Boman B M, Lovas S, Abraham C, Adrian T E, Murphy R F, Marbello R, Bhattacharya G
Creighton Cancer Center, Creighton University School of Medicine, Omaha, Nebraska 68178.
Biochem Biophys Res Commun. 1995 Jan 26;206(3):909-15. doi: 10.1006/bbrc.1995.1129.

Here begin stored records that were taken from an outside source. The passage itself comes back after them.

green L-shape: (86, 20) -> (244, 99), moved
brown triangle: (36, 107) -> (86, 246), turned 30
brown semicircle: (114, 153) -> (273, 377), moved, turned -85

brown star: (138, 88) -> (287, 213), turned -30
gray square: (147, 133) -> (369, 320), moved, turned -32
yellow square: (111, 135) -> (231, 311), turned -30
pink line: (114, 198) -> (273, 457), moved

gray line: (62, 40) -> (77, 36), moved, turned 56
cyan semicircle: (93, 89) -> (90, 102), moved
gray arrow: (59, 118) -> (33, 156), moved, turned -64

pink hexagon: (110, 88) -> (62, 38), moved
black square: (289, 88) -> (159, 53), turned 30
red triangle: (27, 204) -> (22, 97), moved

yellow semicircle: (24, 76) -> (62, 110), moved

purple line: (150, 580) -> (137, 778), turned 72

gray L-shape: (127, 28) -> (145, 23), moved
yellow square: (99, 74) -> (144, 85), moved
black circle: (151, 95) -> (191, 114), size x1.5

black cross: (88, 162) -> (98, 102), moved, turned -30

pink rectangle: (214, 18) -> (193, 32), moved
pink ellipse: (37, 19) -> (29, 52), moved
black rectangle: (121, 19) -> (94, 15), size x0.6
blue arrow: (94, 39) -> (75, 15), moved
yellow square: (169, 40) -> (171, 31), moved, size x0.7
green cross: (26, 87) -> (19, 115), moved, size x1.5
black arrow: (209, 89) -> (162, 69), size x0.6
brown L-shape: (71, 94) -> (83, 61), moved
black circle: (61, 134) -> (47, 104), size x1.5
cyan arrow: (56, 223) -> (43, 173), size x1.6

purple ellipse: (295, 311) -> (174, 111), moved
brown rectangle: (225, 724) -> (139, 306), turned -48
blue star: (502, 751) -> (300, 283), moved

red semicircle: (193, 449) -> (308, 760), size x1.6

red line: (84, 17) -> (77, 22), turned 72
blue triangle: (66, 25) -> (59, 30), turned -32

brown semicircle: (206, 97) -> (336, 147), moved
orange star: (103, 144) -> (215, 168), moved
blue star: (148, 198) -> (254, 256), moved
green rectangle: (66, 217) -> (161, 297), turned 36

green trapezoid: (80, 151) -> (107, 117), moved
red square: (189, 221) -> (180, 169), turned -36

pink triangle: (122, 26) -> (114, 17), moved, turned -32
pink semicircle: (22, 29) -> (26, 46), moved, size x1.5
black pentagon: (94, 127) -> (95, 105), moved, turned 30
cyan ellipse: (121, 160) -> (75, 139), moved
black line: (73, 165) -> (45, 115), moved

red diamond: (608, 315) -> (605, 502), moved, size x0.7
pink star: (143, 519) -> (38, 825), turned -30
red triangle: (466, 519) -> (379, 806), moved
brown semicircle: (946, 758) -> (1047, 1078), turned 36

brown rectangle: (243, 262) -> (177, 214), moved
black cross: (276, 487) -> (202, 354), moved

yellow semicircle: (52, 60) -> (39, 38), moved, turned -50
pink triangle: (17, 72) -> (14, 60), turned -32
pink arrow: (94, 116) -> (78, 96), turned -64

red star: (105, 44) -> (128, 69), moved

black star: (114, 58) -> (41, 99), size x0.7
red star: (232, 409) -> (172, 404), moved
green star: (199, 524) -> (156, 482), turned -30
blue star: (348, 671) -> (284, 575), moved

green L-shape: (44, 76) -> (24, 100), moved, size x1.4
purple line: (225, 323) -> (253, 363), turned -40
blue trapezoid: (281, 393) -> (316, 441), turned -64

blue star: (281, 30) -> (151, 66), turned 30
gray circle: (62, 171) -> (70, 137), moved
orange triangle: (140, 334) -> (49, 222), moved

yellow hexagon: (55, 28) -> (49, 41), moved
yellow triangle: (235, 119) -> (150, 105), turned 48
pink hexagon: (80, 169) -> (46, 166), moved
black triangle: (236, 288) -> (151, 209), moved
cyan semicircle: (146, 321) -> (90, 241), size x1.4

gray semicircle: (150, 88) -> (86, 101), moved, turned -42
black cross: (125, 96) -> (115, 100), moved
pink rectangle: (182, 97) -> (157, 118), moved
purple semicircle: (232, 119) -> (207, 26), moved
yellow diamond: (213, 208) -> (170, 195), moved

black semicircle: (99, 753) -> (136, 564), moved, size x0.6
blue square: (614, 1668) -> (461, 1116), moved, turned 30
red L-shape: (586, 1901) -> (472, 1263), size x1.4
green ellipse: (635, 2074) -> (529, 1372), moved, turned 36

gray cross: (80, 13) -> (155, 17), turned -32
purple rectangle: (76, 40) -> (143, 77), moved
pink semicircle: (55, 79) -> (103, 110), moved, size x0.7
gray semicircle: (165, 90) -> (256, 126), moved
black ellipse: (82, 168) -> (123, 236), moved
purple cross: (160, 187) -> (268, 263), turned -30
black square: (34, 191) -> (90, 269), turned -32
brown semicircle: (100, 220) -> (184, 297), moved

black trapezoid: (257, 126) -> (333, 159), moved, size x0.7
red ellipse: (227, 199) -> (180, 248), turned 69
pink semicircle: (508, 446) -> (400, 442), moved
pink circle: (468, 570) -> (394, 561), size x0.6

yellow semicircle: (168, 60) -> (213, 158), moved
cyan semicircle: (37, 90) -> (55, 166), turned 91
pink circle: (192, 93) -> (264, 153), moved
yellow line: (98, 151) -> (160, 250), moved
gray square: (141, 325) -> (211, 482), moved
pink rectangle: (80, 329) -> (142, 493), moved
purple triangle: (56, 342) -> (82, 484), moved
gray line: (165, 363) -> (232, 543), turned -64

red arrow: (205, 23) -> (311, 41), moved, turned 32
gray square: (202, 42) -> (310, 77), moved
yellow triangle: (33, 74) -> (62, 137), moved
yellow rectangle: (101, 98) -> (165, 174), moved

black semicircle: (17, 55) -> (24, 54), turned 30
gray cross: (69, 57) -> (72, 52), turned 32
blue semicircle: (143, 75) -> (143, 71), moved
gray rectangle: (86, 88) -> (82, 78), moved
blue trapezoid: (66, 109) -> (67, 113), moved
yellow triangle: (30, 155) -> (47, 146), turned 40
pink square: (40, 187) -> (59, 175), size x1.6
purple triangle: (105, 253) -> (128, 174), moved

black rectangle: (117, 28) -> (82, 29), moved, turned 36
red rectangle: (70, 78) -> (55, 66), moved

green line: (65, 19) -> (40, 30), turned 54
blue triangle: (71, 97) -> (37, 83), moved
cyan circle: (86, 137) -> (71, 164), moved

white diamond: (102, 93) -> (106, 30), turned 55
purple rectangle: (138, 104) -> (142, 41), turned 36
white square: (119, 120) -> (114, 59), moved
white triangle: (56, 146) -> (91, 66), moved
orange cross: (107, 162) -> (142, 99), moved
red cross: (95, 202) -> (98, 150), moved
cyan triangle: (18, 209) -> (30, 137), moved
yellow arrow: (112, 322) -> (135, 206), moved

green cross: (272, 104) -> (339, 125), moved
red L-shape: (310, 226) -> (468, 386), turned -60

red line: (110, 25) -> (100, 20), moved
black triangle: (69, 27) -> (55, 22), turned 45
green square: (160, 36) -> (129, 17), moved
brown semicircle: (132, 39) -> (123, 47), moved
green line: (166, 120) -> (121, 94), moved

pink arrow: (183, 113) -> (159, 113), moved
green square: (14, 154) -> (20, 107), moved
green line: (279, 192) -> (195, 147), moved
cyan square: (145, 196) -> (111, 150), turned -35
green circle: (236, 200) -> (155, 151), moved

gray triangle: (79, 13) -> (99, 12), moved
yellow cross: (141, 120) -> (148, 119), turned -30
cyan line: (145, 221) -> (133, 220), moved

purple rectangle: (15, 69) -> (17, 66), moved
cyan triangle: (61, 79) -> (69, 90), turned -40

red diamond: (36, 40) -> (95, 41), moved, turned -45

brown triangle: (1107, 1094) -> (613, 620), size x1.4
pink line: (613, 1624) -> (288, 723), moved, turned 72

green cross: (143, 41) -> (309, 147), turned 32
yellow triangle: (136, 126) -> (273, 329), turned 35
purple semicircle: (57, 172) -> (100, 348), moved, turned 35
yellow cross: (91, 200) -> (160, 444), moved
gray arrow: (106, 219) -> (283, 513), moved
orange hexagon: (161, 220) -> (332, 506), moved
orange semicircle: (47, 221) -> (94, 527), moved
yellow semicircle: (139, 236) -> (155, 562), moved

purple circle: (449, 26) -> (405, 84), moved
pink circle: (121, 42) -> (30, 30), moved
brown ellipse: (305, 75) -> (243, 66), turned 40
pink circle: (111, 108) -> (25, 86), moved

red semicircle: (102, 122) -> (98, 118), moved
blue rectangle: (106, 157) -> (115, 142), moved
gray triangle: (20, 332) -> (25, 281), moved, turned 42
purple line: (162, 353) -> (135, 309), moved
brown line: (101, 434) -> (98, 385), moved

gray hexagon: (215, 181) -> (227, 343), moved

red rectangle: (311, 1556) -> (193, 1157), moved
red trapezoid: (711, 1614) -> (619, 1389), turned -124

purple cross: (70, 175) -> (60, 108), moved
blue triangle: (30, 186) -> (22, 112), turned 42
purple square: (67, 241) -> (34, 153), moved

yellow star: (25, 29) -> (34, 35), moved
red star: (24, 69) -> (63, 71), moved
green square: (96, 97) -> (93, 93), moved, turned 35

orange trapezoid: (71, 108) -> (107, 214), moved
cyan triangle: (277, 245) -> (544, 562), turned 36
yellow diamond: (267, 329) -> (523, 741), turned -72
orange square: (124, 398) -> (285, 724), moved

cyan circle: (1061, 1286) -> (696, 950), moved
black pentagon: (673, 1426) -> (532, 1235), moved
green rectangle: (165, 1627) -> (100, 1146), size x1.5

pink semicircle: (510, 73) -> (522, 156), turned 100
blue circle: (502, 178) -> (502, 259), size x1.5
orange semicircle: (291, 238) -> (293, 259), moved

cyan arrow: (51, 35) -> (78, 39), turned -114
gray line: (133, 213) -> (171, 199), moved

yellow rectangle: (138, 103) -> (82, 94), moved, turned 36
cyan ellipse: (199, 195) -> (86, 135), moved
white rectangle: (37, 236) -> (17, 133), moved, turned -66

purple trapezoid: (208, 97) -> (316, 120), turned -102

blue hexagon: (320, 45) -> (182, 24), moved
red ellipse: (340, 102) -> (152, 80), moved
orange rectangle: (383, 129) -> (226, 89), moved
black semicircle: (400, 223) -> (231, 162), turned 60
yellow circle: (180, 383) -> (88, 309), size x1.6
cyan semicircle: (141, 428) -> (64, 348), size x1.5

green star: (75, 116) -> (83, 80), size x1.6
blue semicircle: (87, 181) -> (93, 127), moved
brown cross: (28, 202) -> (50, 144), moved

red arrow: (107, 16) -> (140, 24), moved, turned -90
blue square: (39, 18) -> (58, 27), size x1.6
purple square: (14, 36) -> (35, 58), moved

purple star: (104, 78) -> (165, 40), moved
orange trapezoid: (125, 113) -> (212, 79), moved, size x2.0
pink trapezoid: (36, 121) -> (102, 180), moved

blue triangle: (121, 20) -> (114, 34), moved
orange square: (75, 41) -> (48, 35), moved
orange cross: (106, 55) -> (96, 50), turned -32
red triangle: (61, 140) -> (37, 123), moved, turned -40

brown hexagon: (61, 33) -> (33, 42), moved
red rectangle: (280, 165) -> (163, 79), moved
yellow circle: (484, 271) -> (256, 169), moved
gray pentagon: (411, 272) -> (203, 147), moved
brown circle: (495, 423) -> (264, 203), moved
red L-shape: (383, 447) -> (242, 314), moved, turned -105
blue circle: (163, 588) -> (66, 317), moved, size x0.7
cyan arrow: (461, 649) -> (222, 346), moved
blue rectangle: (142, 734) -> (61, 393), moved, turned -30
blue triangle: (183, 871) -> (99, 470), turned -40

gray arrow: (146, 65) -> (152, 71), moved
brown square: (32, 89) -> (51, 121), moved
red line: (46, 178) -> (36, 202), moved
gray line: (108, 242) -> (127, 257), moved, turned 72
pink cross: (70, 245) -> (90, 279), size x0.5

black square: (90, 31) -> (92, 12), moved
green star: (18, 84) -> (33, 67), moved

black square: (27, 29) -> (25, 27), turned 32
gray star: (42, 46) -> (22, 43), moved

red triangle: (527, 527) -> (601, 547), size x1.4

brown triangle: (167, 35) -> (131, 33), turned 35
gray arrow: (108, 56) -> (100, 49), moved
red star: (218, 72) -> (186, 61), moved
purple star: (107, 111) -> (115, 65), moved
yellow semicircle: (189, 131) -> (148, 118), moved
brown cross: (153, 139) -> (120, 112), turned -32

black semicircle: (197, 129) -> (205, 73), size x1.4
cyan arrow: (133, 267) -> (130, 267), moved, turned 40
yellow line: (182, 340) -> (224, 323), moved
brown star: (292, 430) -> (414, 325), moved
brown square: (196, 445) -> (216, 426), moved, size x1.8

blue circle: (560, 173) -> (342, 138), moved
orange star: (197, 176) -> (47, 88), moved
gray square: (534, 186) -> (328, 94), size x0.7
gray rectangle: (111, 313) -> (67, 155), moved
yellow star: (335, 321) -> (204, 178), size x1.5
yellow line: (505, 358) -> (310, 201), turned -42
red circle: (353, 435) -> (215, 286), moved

A radioimmunoassay (RIA) has been developed for the adenomatous polyposis coli protein (APC). High-avidity rabbit polyclonal antibodies were produced against synthetic peptides corresponding to amino acids 1865-1881 (APC-1) and to amino acids 1336-1350 (APC-2) in APC's 2844 amino acid sequence. Both antibodies were utilized in RIA to evaluate full-length APC that is present in the insoluble particulate fraction of cell lysates. High salt extraction, often employed for coiled-coil type protein preparations, was found to be useful for extraction of APC from lysates of normal colonic epithelium. Proteolytic digestion of high salt extracts increased antibody reactivity toward both epitopes, suggesting that APC-1 and APC-2 antigenic sites are partially concealed due to APC's involvement in multiprotein complexes. Thus, RIA using our antibodies will provide a valuable tool for APC protein purification and in studies for elucidating APC's biologic function.
已开发出一种针对腺瘤性息肉病大肠杆菌蛋白(APC)的放射免疫分析方法(RIA)。针对APC 2844个氨基酸序列中对应于1865 - 1881位氨基酸(APC - 1)和1336 - 1350位氨基酸(APC - 2)的合成肽,制备了高亲和力兔多克隆抗体。两种抗体均用于RIA,以评估存在于细胞裂解物不溶性颗粒部分中的全长APC。高盐提取常用于卷曲螺旋型蛋白质的制备,发现其可用于从正常结肠上皮细胞裂解物中提取APC。高盐提取物的蛋白酶消化增加了抗体对两个表位的反应性,表明由于APC参与多蛋白复合物,APC - 1和APC - 2抗原位点被部分掩盖。因此,使用我们的抗体进行的RIA将为APC蛋白纯化以及阐明APC生物学功能的研究提供有价值的工具。